--- Supplied records Enclosed Below ---

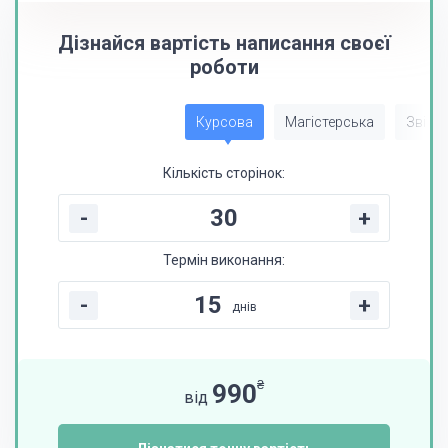
Дізнайся вартість написання своєї
роботи
Курсова
Магістерська
Звіт з
Кількість сторінок:
-
+
Термін виконання:
-
+
днів
₴
990
від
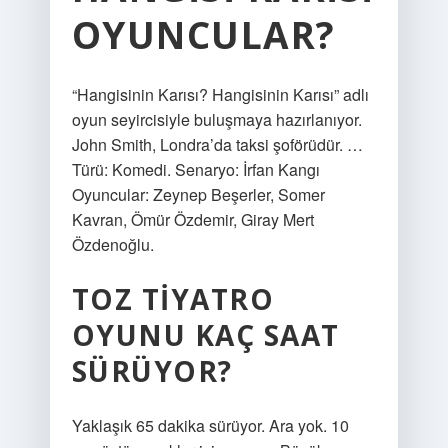
OYUNCULAR?
“Hangisinin Karısı? Hangisinin Karısı” adlı
oyun seyircisiyle buluşmaya hazırlanıyor.
John Smith, Londra’da taksi şoförüdür. …
Türü: Komedi. Senaryo: İrfan Kangı
Oyuncular: Zeynep Beşerler, Somer
Kavran, Ömür Özdemir, Giray Mert
Özdenoğlu.
TOZ TIYATRO
OYUNU KAÇ SAAT
SÜRÜYOR?
Yaklaşık 65 dakika sürüyor. Ara yok. 10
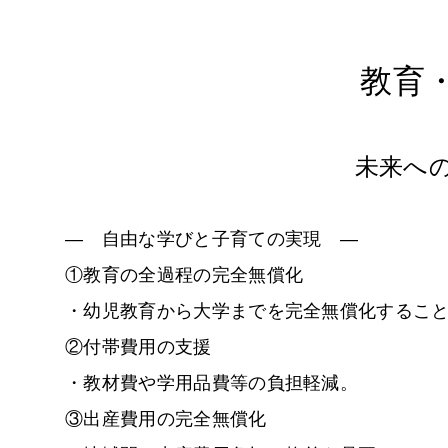
教育
未来へ
―
自由な学びと子育ての実現
―
①教育の全過程の完全無償化
・幼児教育から大学までを完全無償化するこ
②付帯費用の支援
・教材費や学用品費等の負担軽減。
③出産費用の完全無償化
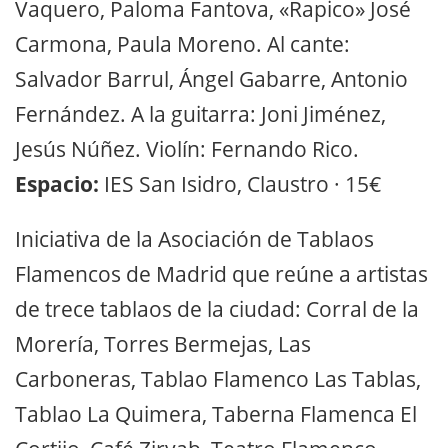
Vaquero, Paloma Fantova, «Rapico» José
Carmona, Paula Moreno. Al cante:
Salvador Barrul, Ángel Gabarre, Antonio
Fernández. A la guitarra: Joni Jiménez,
Jesús Núñez. Violín: Fernando Rico.
Espacio:
IES San Isidro, Claustro · 15€
Iniciativa de la Asociación de Tablaos
Flamencos de Madrid que reúne a artistas
de trece tablaos de la ciudad: Corral de la
Morería, Torres Bermejas, Las
Carboneras, Tablao Flamenco Las Tablas,
Tablao La Quimera, Taberna Flamenca El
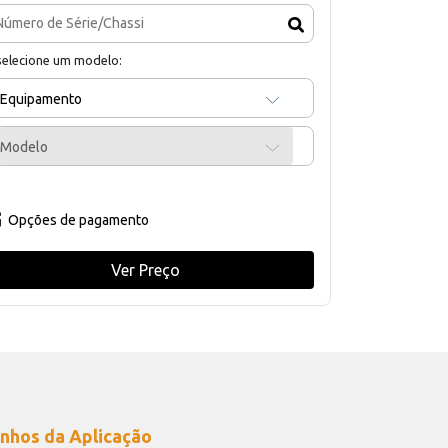
selecione um modelo:
Equipamento
Modelo
Opções de pagamento
Ver Preço
nhos da Aplicação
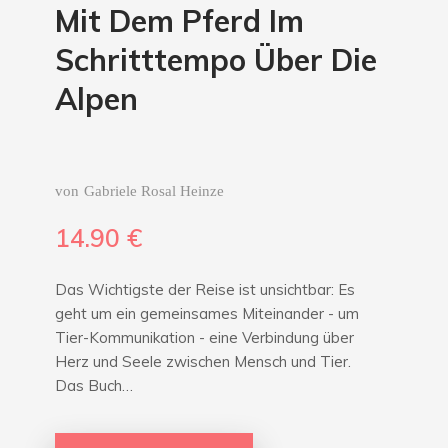
Mit Dem Pferd Im
Schritttempo Über Die
Alpen
von
Gabriele Rosal Heinze
14.90
€
Das Wichtigste der Reise ist unsichtbar: Es
geht um ein gemeinsames Miteinander - um
Tier-Kommunikation - eine Verbindung über
Herz und Seele zwischen Mensch und Tier.
Das Buch…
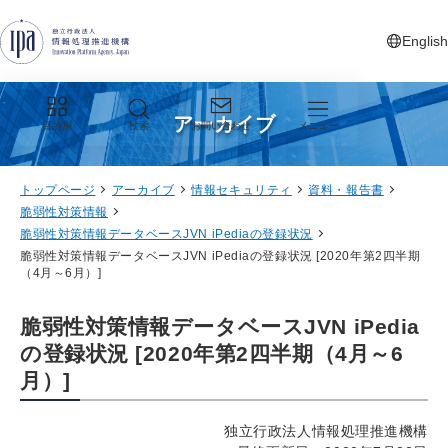
グローバルナビゲーションへジャンプ
コンテンツへジャンプ
フッターへジャンプ
English
新しいタ
アーカイブ
目的別
検索
お問い合わせ
メニュー
トップページ
アーカイブ
情報セキュリティ
資料・報告書
脆弱性対策情報
脆弱性対策情報データベースJVN iPediaの登録状況
脆弱性対策情報データベースJVN iPediaの登録状況 [2020年第2四半期
（4月～6月）]
脆弱性対策情報データベースJVN iPedia
の登録状況 [2020年第2四半期（4月～6
月）]
独立行政法人情報処理推進機構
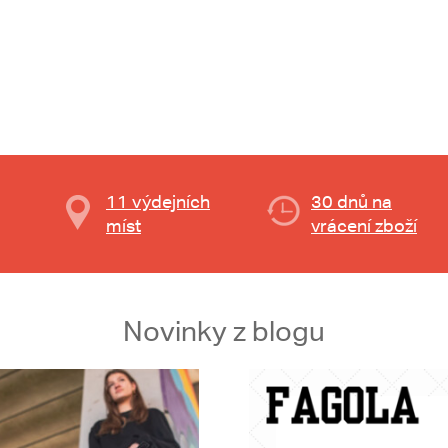
11 výdejních
30 dnů na
míst
vrácení zboží
Novinky z blogu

--- End of Enclosed Supplied records ---

Try it: Transcribe the records in full and exactly. Pictures stay out.

Output of the exercise:
Дізнайся вартість написання своєї
роботи
Курсова
Магістерська
Звіт з
Кількість сторінок:
-
+
Термін виконання:
-
+
днів
₴
990
від
OYUNCULAR?
“Hangisinin Karısı? Hangisinin Karısı” adlı
oyun seyircisiyle buluşmaya hazırlanıyor.
John Smith, Londra’da taksi şoförüdür. …
Türü: Komedi. Senaryo: İrfan Kangı
Oyuncular: Zeynep Beşerler, Somer
Kavran, Ömür Özdemir, Giray Mert
Özdenoğlu.
TOZ TIYATRO
OYUNU KAÇ SAAT
SÜRÜYOR?
Yaklaşık 65 dakika sürüyor. Ara yok. 10
教育
未来へ
―
自由な学びと子育ての実現
―
①教育の全過程の完全無償化
・幼児教育から大学までを完全無償化するこ
②付帯費用の支援
・教材費や学用品費等の負担軽減。
③出産費用の完全無償化
Vaquero, Paloma Fantova, «Rapico» José
Carmona, Paula Moreno. Al cante:
Salvador Barrul, Ángel Gabarre, Antonio
Fernández. A la guitarra: Joni Jiménez,
Jesús Núñez. Violín: Fernando Rico.
Espacio:
IES San Isidro, Claustro · 15€
Iniciativa de la Asociación de Tablaos
Flamencos de Madrid que reúne a artistas
de trece tablaos de la ciudad: Corral de la
Morería, Torres Bermejas, Las
Carboneras, Tablao Flamenco Las Tablas,
Tablao La Quimera, Taberna Flamenca El
selecione um modelo:
Equipamento
Modelo
Opções de pagamento
Ver Preço
nhos da Aplicação
Mit Dem Pferd Im
Schritttempo Über Die
Alpen
von
Gabriele Rosal Heinze
14.90
€
Das Wichtigste der Reise ist unsichtbar: Es
geht um ein gemeinsames Miteinander - um
Tier-Kommunikation - eine Verbindung über
Herz und Seele zwischen Mensch und Tier.
Das Buch…
グローバルナビゲーションへジャンプ
コンテンツへジャンプ
フッターへジャンプ
English
新しいタ
アーカイブ
目的別
検索
お問い合わせ
メニュー
トップページ
アーカイブ
情報セキュリティ
資料・報告書
脆弱性対策情報
脆弱性対策情報データベースJVN iPediaの登録状況
脆弱性対策情報データベースJVN iPediaの登録状況 [2020年第2四半期
（4月～6月）]
脆弱性対策情報データベースJVN iPedia
の登録状況 [2020年第2四半期（4月～6
月）]
独立行政法人情報処理推進機構
11 výdejních
30 dnů na
míst
vrácení zboží
Novinky z blogu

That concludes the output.